▶ Work required
Please give again every entry exactly as it appears, setting aside the pictures.

Excerpts from a dataset
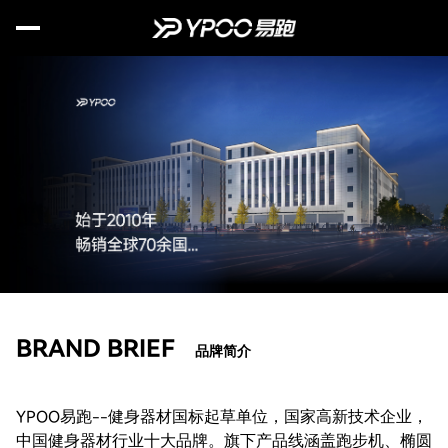
首页
关于易跑
品牌故事
新闻资讯
选购指南
健身百科
BRAND BRIEF
品牌简介
购买渠道
YPOO易跑--健身器材国标起草单位，国家高新技术企业，
产品中心
中国健身器材行业十大品牌。旗下产品线涵盖跑步机、椭圆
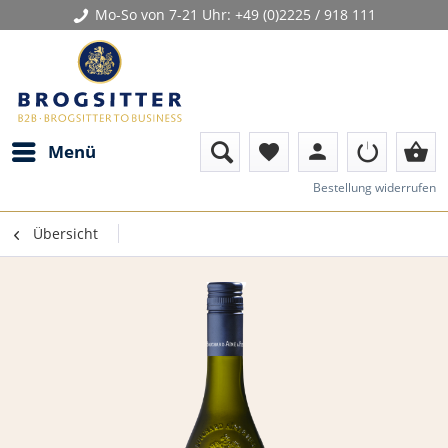
Mo-So von 7-21 Uhr:
+49 (0)2225 / 918 111
person
shopping_basket
Menü
favorite
Bestellung widerrufen
Übersicht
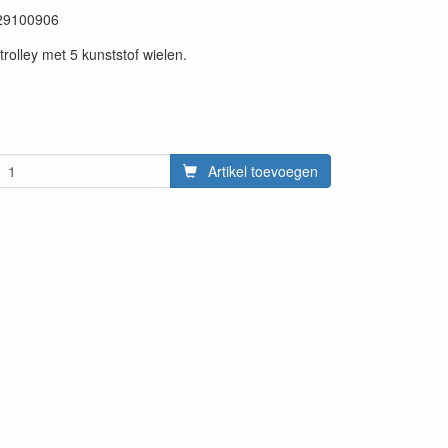
29100906
trolley met 5 kunststof wielen.
Artikel toevoegen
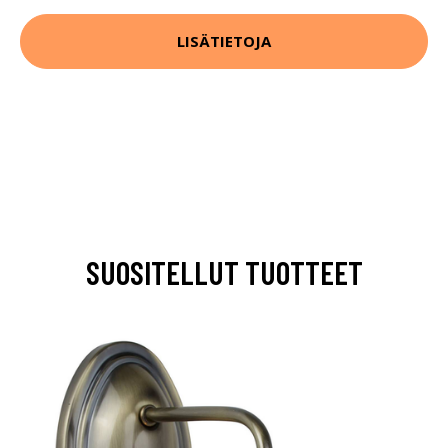
LISÄTIETOJA
SUOSITELLUT TUOTTEET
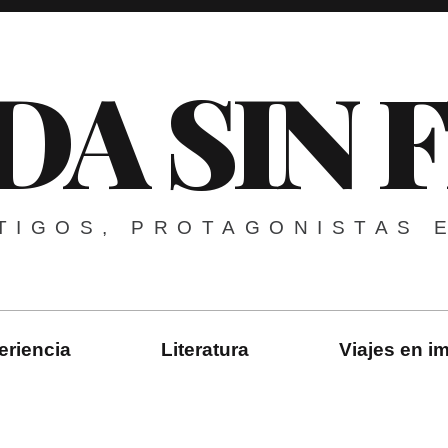
DA SIN 
TIGOS, PROTAGONISTAS 
eriencia
Literatura
Viajes en 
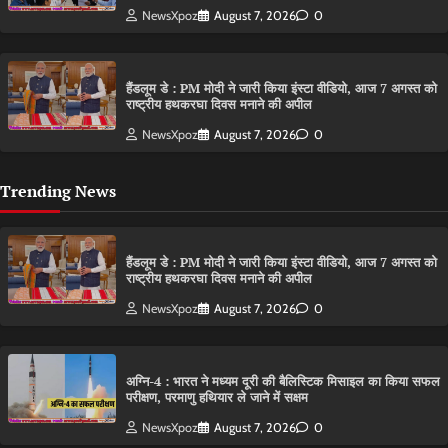
NewsXpoz
August 7, 2026
0
हैंडलूम डे : PM मोदी ने जारी किया इंस्टा वीडियो, आज 7 अगस्त को
राष्ट्रीय हथकरघा दिवस मनाने की अपील
NewsXpoz
August 7, 2026
0
Trending News
हैंडलूम डे : PM मोदी ने जारी किया इंस्टा वीडियो, आज 7 अगस्त को
राष्ट्रीय हथकरघा दिवस मनाने की अपील
NewsXpoz
August 7, 2026
0
अग्नि-4 : भारत ने मध्यम दूरी की बैलिस्टिक मिसाइल का किया सफल
परीक्षण, परमाणु हथियार ले जाने में सक्षम
NewsXpoz
August 7, 2026
0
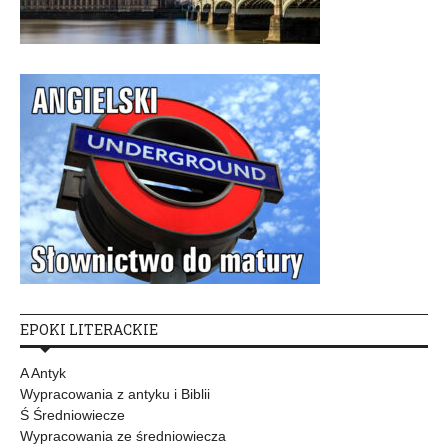
EPOKI LITERACKIE
A Antyk
Wypracowania z antyku i Biblii
Ś Średniowiecze
Wypracowania ze średniowiecza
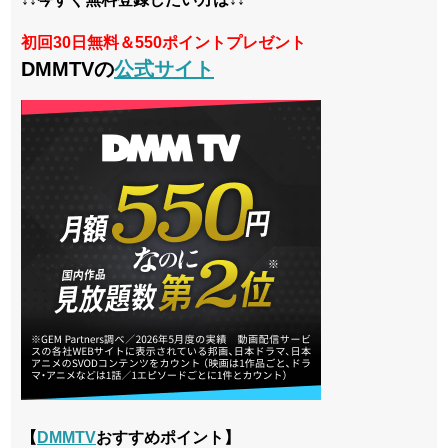
初回30日無料＆550ポイントプレゼント
DMMTVの
公式サイト
【
DMMTV
おすすめポイント】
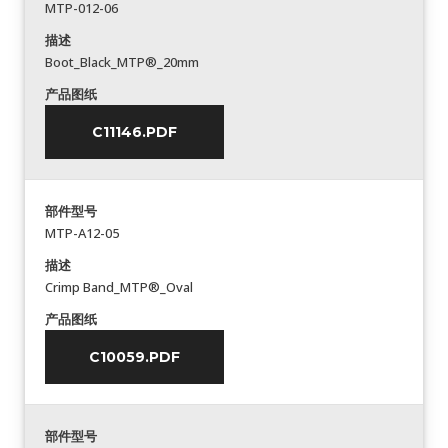
MTP-012-06
描述
Boot_Black_MTP®_20mm
产品图纸
C11146.PDF
部件型号
MTP-A12-05
描述
Crimp Band_MTP®_Oval
产品图纸
C10059.PDF
部件型号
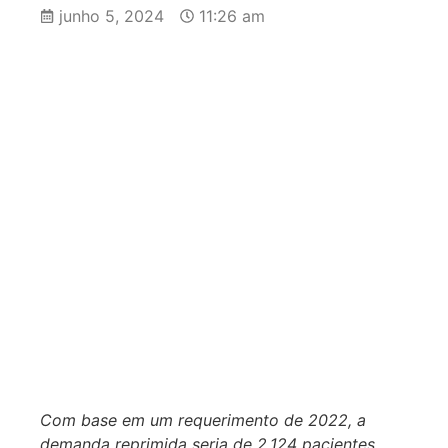
junho 5, 2024
11:26 am
Com base em um requerimento de 2022, a
demanda reprimida seria de 2.124 pacientes,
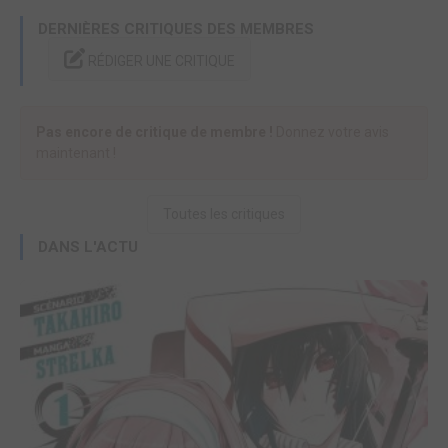
DERNIÈRES CRITIQUES DES MEMBRES
RÉDIGER UNE CRITIQUE
Pas encore de critique de membre !
Donnez votre avis
maintenant !
Toutes les critiques
DANS L'ACTU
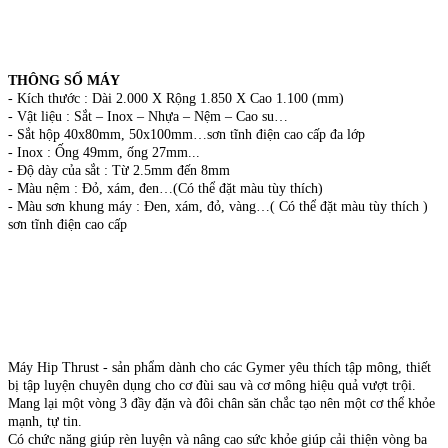
THÔNG SỐ MÁY
- Kích thước : Dài 2.000 X Rộng 1.850 X Cao 1.100 (mm)
- Vật liệu : Sắt – Inox – Nhựa – Nệm – Cao su…
- Sắt hộp 40x80mm, 50x100mm…sơn tĩnh điện cao cấp đa lớp
- Inox : Ống 49mm, ống 27mm...
- Độ dày của sắt : Từ 2.5mm đến 8mm
- Màu nệm : Đỏ, xám, đen…(Có thể đặt màu tùy thích)
- Màu sơn khung máy : Đen, xám, đỏ, vàng…( Có thể đặt màu tùy thích )
sơn tĩnh điện cao cấp
Máy Hip Thrust - sản phẩm dành cho các Gymer yêu thích tập mông, thiết
bị tập luyện chuyên dụng cho cơ đùi sau và cơ mông hiệu quả vượt trội.
Mang lại một vòng 3 đầy đặn và đôi chân săn chắc tạo nên một cơ thể khỏe
mạnh, tự tin.
Có chức năng giúp rèn luyện và nâng cao sức khỏe giúp cải thiện vòng ba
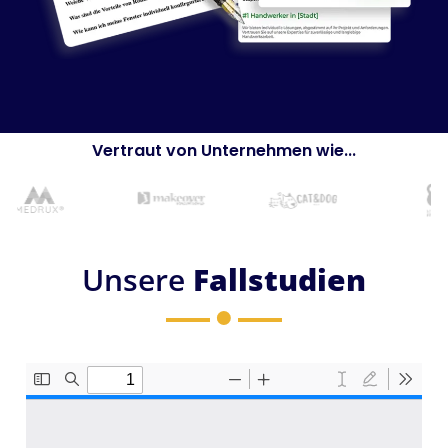
Vertraut von Unternehmen wie...
Unsere
Fallstudien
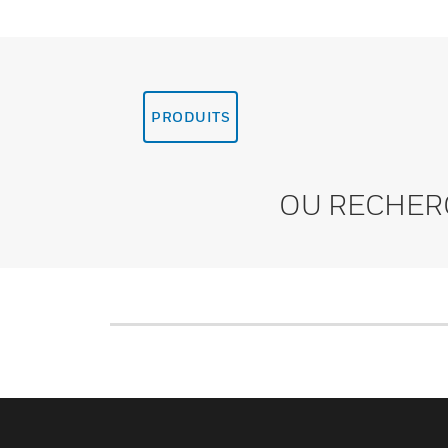
PRODUITS
OU RECHER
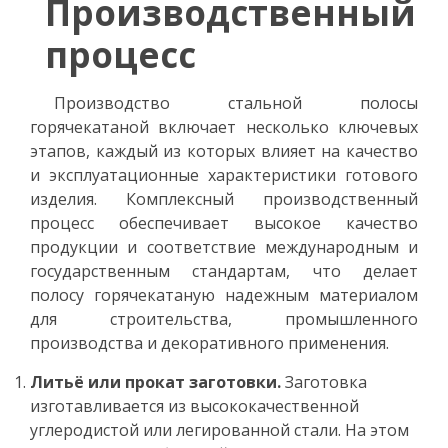
Производственный
процесс
Производство стальной полосы
горячекатаной включает несколько ключевых
этапов, каждый из которых влияет на качество
и эксплуатационные характеристики готового
изделия. Комплексный производственный
процесс обеспечивает высокое качество
продукции и соответствие международным и
государственным стандартам, что делает
полосу горячекатаную надежным материалом
для строительства, промышленного
производства и декоративного применения.
Литьё или прокат заготовки.
Заготовка
изготавливается из высококачественной
углеродистой или легированной стали. На этом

▶ Reply to the exercise
首页
关于易跑
品牌故事
新闻资讯
选购指南
健身百科
BRAND BRIEF
品牌简介
购买渠道
YPOO易跑--健身器材国标起草单位，国家高新技术企业，
产品中心
中国健身器材行业十大品牌。旗下产品线涵盖跑步机、椭圆
Mo-So von 7-21 Uhr:
+49 (0)2225 / 918 111
person
shopping_basket
Menü
favorite
Bestellung widerrufen
Übersicht
29100906
trolley met 5 kunststof wielen.
Artikel toevoegen
LISÄTIETOJA
SUOSITELLUT TUOTTEET
DA SIN 
TIGOS, PROTAGONISTAS 
eriencia
Literatura
Viajes en 
NewsXpoz
August 7, 2026
0
हैंडलूम डे : PM मोदी ने जारी किया इंस्टा वीडियो, आज 7 अगस्त को
राष्ट्रीय हथकरघा दिवस मनाने की अपील
NewsXpoz
August 7, 2026
0
Trending News
हैंडलूम डे : PM मोदी ने जारी किया इंस्टा वीडियो, आज 7 अगस्त को
राष्ट्रीय हथकरघा दिवस मनाने की अपील
NewsXpoz
August 7, 2026
0
अग्नि-4 : भारत ने मध्यम दूरी की बैलिस्टिक मिसाइल का किया सफल
परीक्षण, परमाणु हथियार ले जाने में सक्षम
NewsXpoz
August 7, 2026
0
EPOKI LITERACKIE
A Antyk
Wypracowania z antyku i Biblii
Ś Średniowiecze
Wypracowania ze średniowiecza
初回30日無料＆550ポイントプレゼント
DMMTVの
公式サイト
【
DMMTV
おすすめポイント】
MTP-012-06
描述
Boot_Black_MTP®_20mm
产品图纸
C11146.PDF
部件型号
MTP-A12-05
描述
Crimp Band_MTP®_Oval
产品图纸
C10059.PDF
部件型号
junho 5, 2024
11:26 am
Com base em um requerimento de 2022, a
demanda reprimida seria de 2.124 pacientes,
DERNIÈRES CRITIQUES DES MEMBRES
RÉDIGER UNE CRITIQUE
Pas encore de critique de membre !
Donnez votre avis
maintenant !
Toutes les critiques
DANS L'ACTU
THÔNG SỐ MÁY
- Kích thước : Dài 2.000 X Rộng 1.850 X Cao 1.100 (mm)
- Vật liệu : Sắt – Inox – Nhựa – Nệm – Cao su…
- Sắt hộp 40x80mm, 50x100mm…sơn tĩnh điện cao cấp đa lớp
- Inox : Ống 49mm, ống 27mm...
- Độ dày của sắt : Từ 2.5mm đến 8mm
- Màu nệm : Đỏ, xám, đen…(Có thể đặt màu tùy thích)
- Màu sơn khung máy : Đen, xám, đỏ, vàng…( Có thể đặt màu tùy thích )
sơn tĩnh điện cao cấp
Máy Hip Thrust - sản phẩm dành cho các Gymer yêu thích tập mông, thiết
bị tập luyện chuyên dụng cho cơ đùi sau và cơ mông hiệu quả vượt trội.
Mang lại một vòng 3 đầy đặn và đôi chân săn chắc tạo nên một cơ thể khỏe
mạnh, tự tin.
Có chức năng giúp rèn luyện và nâng cao sức khỏe giúp cải thiện vòng ba
Vertraut von Unternehmen wie...
Unsere
Fallstudien
PRODUITS
OU RECHER
Производственный
процесс
Производство стальной полосы
горячекатаной включает несколько ключевых
этапов, каждый из которых влияет на качество
и эксплуатационные характеристики готового
изделия. Комплексный производственный
процесс обеспечивает высокое качество
продукции и соответствие международным и
государственным стандартам, что делает
полосу горячекатаную надежным материалом
для строительства, промышленного
производства и декоративного применения.
Литьё или прокат заготовки.
Заготовка
изготавливается из высококачественной
углеродистой или легированной стали. На этом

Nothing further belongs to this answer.